Взвизгнули фанфары, знаменуя конец перерыва, и Киллбейн тут же ринулся в бой. Он был тяжелее и выше, и, хотя Лесли с проворством уворачивалась от его пудовых кулаков, нетрудно было догадаться, кому в конце передачи понадобится священник. Мэтт смотрел на эту битву титанов — и сам не знал, зачем смотрит; должно быть, смутно надеялся на то, что один человек, пугавший его до дрожи в поджилках, свернет шею другому, и клином вышибит засевший в его, Мэтта, груди клин. Вот Киллбейн замахнулся, ослепленный яростью, и финал боя, казалось, был уже близок, но Купер пригнулась, проскочила под рукой рестлера и в мгновение ока очутилась на его спине.
— Ничего себе поворот, Бобби!
— Вы только поглядите — Киллбейн снова промахнулся, а Мясник Стилуотера не теряет времени даром! Невероятно!
Киллбейн ревел, как разъяренный бык, а Купер гнала его в угол, награждая ударами то справа, то слева, чтобы припечатать кулаком в солнечное сплетение и молотить обвисшего на растяжках противника, будто тот был боксерской грушей. Толпа бесновалась. Кто-то кинул прямо в центр ринга бейсбольную биту, и Лесли, усмехнувшись, сжала ее в руках.
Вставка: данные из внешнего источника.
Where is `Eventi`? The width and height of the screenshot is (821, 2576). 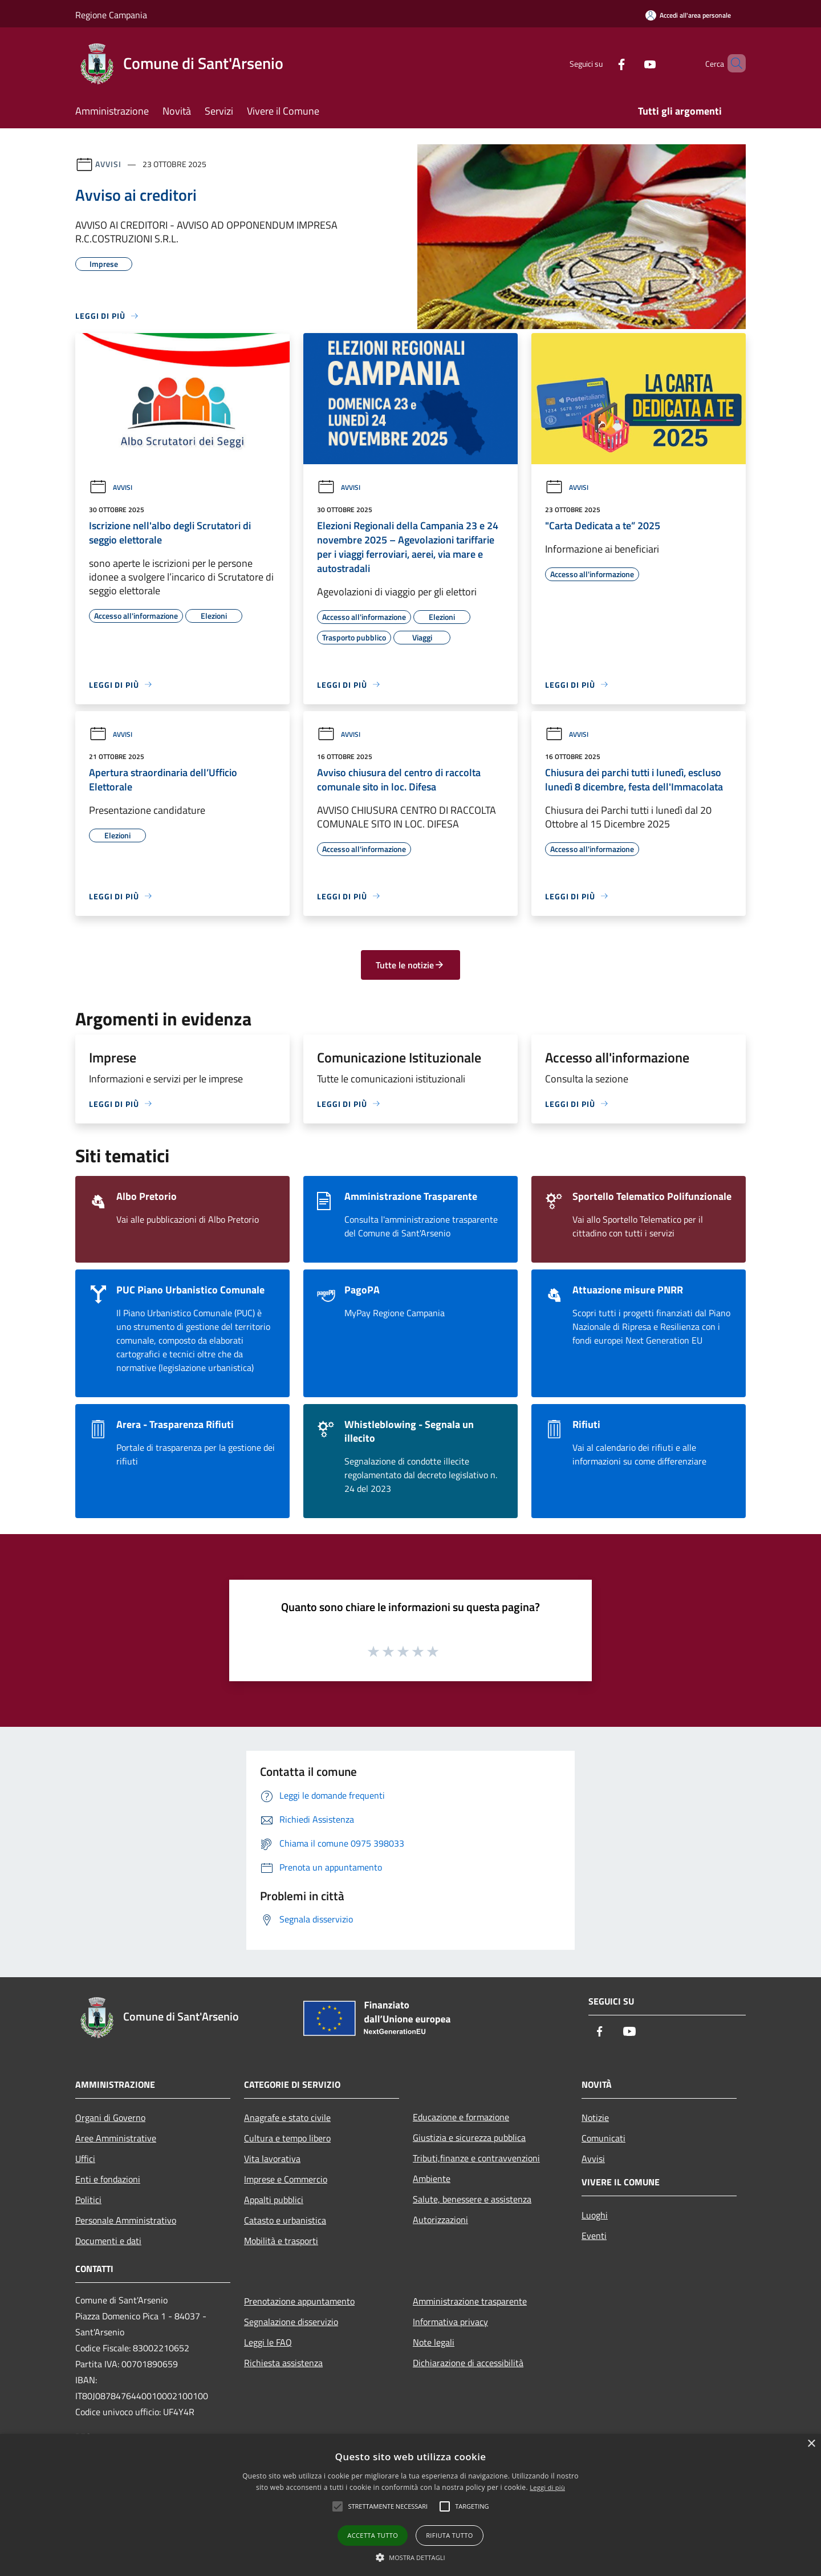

— Боже правый! — ахнула мать.
— Это все спектакль, — невозмутимо пояснил отец. — Ты думаешь, они всерьез друг друга колотят? Реслинг — постановочный вид спорта, там каждый чих на ринге заранее оговорен.
— Но все-таки…
Рефери объявил перерыв. Противники разошлись по углам, вытирая пот. Пока Киллбейн куковал в одиночестве, — верные лучадоры отчего-то не спешили ему на помощь, — невысокая азиатка в очках поднесла Лесли Купер влажное полотенце, и Мэтт вспомнил ее голос с акцентом прежде, чем имя. Это она, просочившись в виртуальный мир под руководством Кинзи Кенсингтон, отводила от него карающую руку главы «Святых»: «Да ладно тебе, босс! Он же мальчишка совсем… И он вернет нам все, что было украдено с наших счетов. Так, Мэтью?»
Сейчас обе улыбались. Тельма Янг шепнула что-то боссу на ухо, и в этом движении губ Мэтту почудилось: «Прикончи его».
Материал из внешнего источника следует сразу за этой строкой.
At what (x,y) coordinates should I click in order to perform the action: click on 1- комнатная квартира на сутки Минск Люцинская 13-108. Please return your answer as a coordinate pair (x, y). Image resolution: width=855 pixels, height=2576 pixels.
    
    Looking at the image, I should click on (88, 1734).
На экране начинался следующий раунд. Мелькнул и пропал логотип «Смертельной схватки», исчезла Тельма Янг с полотенцем, и Киллбейн, набычившись, пошел в атаку, намереваясь раздавить Лесли Купер в лепешку.
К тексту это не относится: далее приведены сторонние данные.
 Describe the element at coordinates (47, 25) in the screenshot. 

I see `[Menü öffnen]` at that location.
— …Вот так они и получают деньги, — солидно пояснял отец. — Сценарий боя хранится в строжайшем секрете, и зрители платят за шоу, ну и букмекерам, само собой, кое-что перепадает.
— Какой накал страстей, Бобби! Похоже, наши бойцы серьезно настроены сегодня ночью, и одного из них увезут с поля боя на щите!
— Да ты только… О, боги, он промахнулся, он опять промахнулся, Зак! Сегодня явно не день Киллбейна!
— Уже жалеешь, что поставил на него сотку, Бобби?
— Ничуть, Зак; ведь на Лесли Купер я поставил косарь!
Лесли применила болевой захват, и слова Бобби потонули в реве трибун: начавшаяся семь минут назад схватка готова была вот-вот закончиться поражением Ходячего Апокалипсиса, главы «Лучадоров», человека, который вот уже десять лет не проигрывал ни одного матча и не показывал никому своего лица. «Маску! Крови!» — неистовствовали зрители, сами не зная, чего желают Киллбейну, — несмываемого позора или мучительной смерти, — но уверенные в одном: больше зрелищ, громче музыку, ярче шоу! «Маску! Крови! Мас-ку!»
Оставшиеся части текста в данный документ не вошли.